Since the Jews spoke Aramaic, and knowledge of Hebrew was no longer widespread, the practice arose in the synagogue of providing the reading of the sacred Hebrew scriptures with an Aramaic translation or paraphrase, a “Targum” In the course of time a whole array of targums for the Law and other parts of the bible were composed. More than translations, they incorporated much of traditional Jewish scriptural interpretation.

In their academies, the rabbis and their disciples transmitted, commented, and debated Jewish law. The records of their deliberations constitute the two Talmuds—the Palestinian and the much larger Babylonian Talmuds. Although the Talmuds contain much material in Hebrew, the basic language of these vast compilations is Aramaic, in Western and Eastern dialects.

Although Jesus spoke Aramaic, the gospels are in Greek, and only rarely quote actual Aramaic words. Reconstruction of the Aramaic background of the gospels remains a fascinating, but inordinately difficult area of modern scholarly research. Christians in Palestine eventually rendered parts of the New Testament into their dialect of Aramaic. These translations and related writings are “Christian Palestinian Aramaic”.

A much larger body of Christian Aramaic is known as Syriac. Syriac writings surpass in quantity all other Aramaic combined. It began as the literary language of the city of Edessa, now Urfa in Turkey. It became the language of the eastern church, from about the third century AD until into the Moslem conquest. Syriac writings include numerous bible translations, the most important being the so-called Peshitta (simple) translation, and countless devotional, dogmatic, exegetical, liturgical, and historical works. Almost all of the Greek philosophical and scientific tradition was eventually translated into Syriac, and it was through this channel that most found their way into the Islamic World and thence, into post-Dark Ages Europe.

There are many other branches of Aramaic literature, including the substantial literature of the Mandaeans, a Gnostic religious group, and the bible translation, liturgy, and doctrinal works of the Samaritans. Aramaic survives as a spoken language in small communities in Syria, Iraq, Turkey, and Iran.

The Pharisees

The word “Pharisee” is said to be from the Aramaic word “pharosh”, which implies separation. Ultimately, the Pharisees were to become the Jewish mainstream, but even in the New Testament times they were not separate from Judaism as a whole—not in the sense that the Essenes were. Possibly, the separating happened at an earlier period. Some say that both the Pharisees and the Essenes were branches of the earlier Hasidim, and both separated in their different ways. The Essenes might have been the Hasidic mainstream, the direct line of the earlier Hasidim, but the Pharisees were dissenters who had separated from them. Some suggest that the word Pharisee has nothing to do with separating out but is related to the word “Parsee” meaning Persian. They are then the Jews who have Persian beliefs, like the belief in angels and the belief in a messiah. However the Essenes also had Persian beliefs, and held them probably more strongly.

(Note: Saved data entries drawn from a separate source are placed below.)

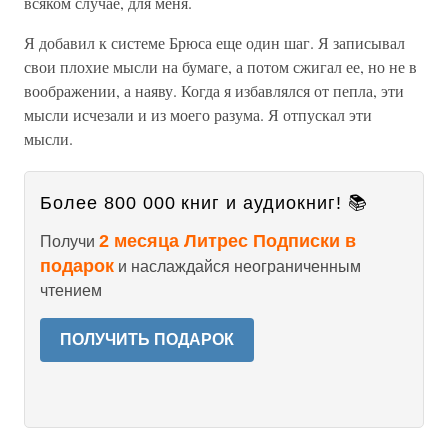
всяком случае, для меня.
Я добавил к системе Брюса еще один шаг. Я записывал
свои плохие мысли на бумаге, а потом сжигал ее, но не в
воображении, а наяву. Когда я избавлялся от пепла, эти
мысли исчезали и из моего разума. Я отпускал эти
мысли.
Более 800 000 книг и аудиокниг! 📚
2 месяца Литрес Подписки в
Получи
подарок
и наслаждайся неограниченным
чтением
ПОЛУЧИТЬ ПОДАРОК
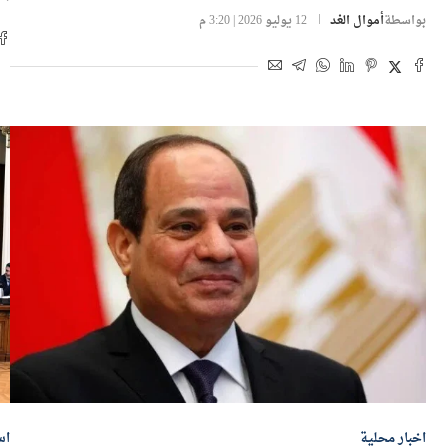
التمويل
بو
بواسطة
أموال الغد
12 يوليو 2026 | 3:20 م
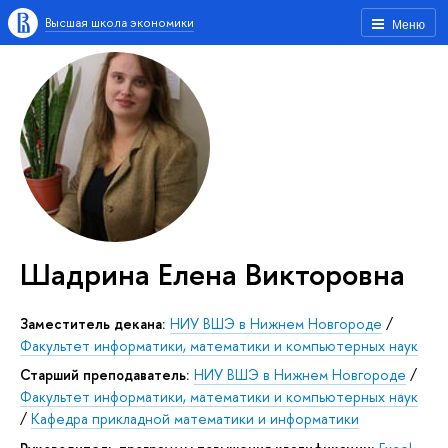
Высшая школа экономики
Меню
Шадрина Елена Викторовна
заместитель декана:
НИУ ВШЭ в Нижнем Новгороде
/
Факультет информатики, математики и компьютерных наук
старший преподаватель:
НИУ ВШЭ в Нижнем Новгороде
/
Факультет информатики, математики и компьютерных наук
/
Кафедра прикладной математики и информатики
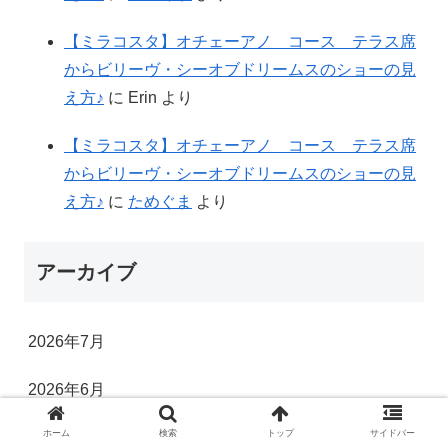
【ミラコスタ】オチェーアノ コース テラス席
からビリーヴ・シーオブドリームスのショーの見
え方♪
に
Erin
より
【ミラコスタ】オチェーアノ コース テラス席
からビリーヴ・シーオブドリームスのショーの見
え方♪
に
ためぐま
より
アーカイブ
2026年7月
2026年6月
ホーム
検索
トップ
サイドバー
2026年4月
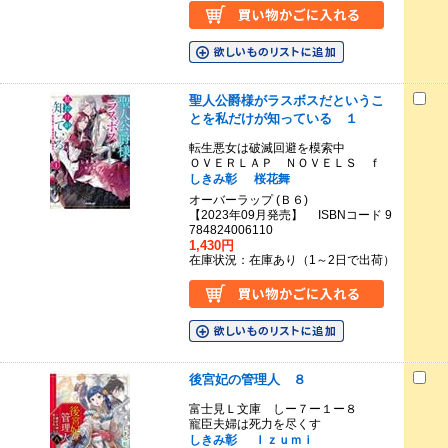
聖人公爵様がラスボスだというこ
とを私だけが知っている １
転生悪女は破滅回避を模索中
ＯＶＥＲＬＡＰ ＮＯＶＥＬＳ ｆ
しきみ彰
桜花舞
オーバーラップ (Ｂ６)
【2023年09月発売】 ISBNコード 9
784824006110
1,430円
在庫状況：在庫あり（1～2日で出荷）
後宮妃の管理人 ８
富士見Ｌ文庫 しー７ー１ー８
寵臣夫婦は死力を尽くす
しきみ彰
Ｉｚｕｍｉ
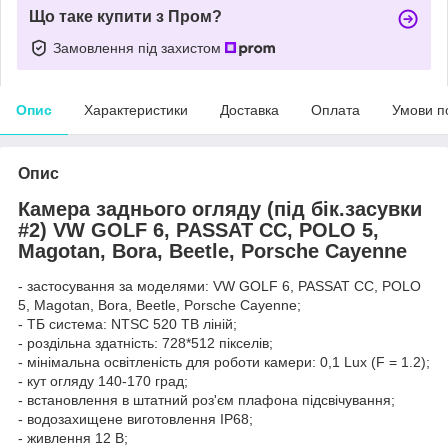
Що таке купити з Пром?
Замовлення під захистом
Опис
Характеристики
Доставка
Оплата
Умови п
Опис
Камера заднього огляду (під бік.засувки
#2) VW GOLF 6, PASSAT CC, POLO 5,
Magotan, Bora, Beetle, Porsche Cayenne
- застосування за моделями: VW GOLF 6, PASSAT CC, POLO
5, Magotan, Bora, Beetle, Porsche Cayenne;
- ТБ система: NTSC 520 ТВ ліній;
- роздільна здатність: 728*512 пікселів;
- мінімальна освітленість для роботи камери: 0,1 Lux (F = 1.2);
- кут огляду 140-170 град;
- встановлення в штатний роз'єм плафона підсвічування;
- водозахищене виготовлення IP68;
- живлення 12 В;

Rabbinical literature depicts Jesus’s apparent main enemies, the Pharisees, as just, humane and adaptable. “Well it would, wouldn’t it?” you might say. After all, the Jewish religion that survived the destruction of Jerusalem and the temple in 70 AD was the religion of the Pharisees. It metamorphosed into Rabbinical Judaism. But the tradition of the rabbis is confirmed by Flavius Josephus.

Josephus, who spent time among the Pharisees, Sadducees, and Essenes before joining a Pharisaic havura or brotherhood, gives as the distinguishing features of the Pharisees:

  1. they were meticulous about observing the law, both in its written and oral forms
  2. they affirmed the immortality of the soul and the resurrection of the body
  3. they had a greater influence on the common people than did the other sects.

Pharisees were far from being the jealous hypocrites of the gospels. Pharisee sages came from all levels of society including the poorest, unlike the hereditary priesthood. They were not paid but, like Jesus the carpenter, had to develop a practical skill with which to earn a living. Shammai was a surveyor who, as like as not, worked on Herod’s temple. They were admired for their fairness as judges of the law, their legal knowledge and the originality of their religious interpretation. Though they practised temple worship, the centre of their lives was the synagogue.

The sages and later, the rabbis, thought of themselves as heirs to the prophets, who also came from the people rather than from dynasties, and especially Moses, though they claimed no prophetic abilities themselves unlike the Essenes. For them prophecy had ceased with the biblical prophets and would start again only with the age of the messiah. Theirs was an interpretive and analytical role not a sacerdotal one—that was the priests’ role. The Pharisees regarded the priests only as functionaries with no authority to speak on the Law or religion—that was their own role. The sages were progressive whilst the Sadducees were conservative.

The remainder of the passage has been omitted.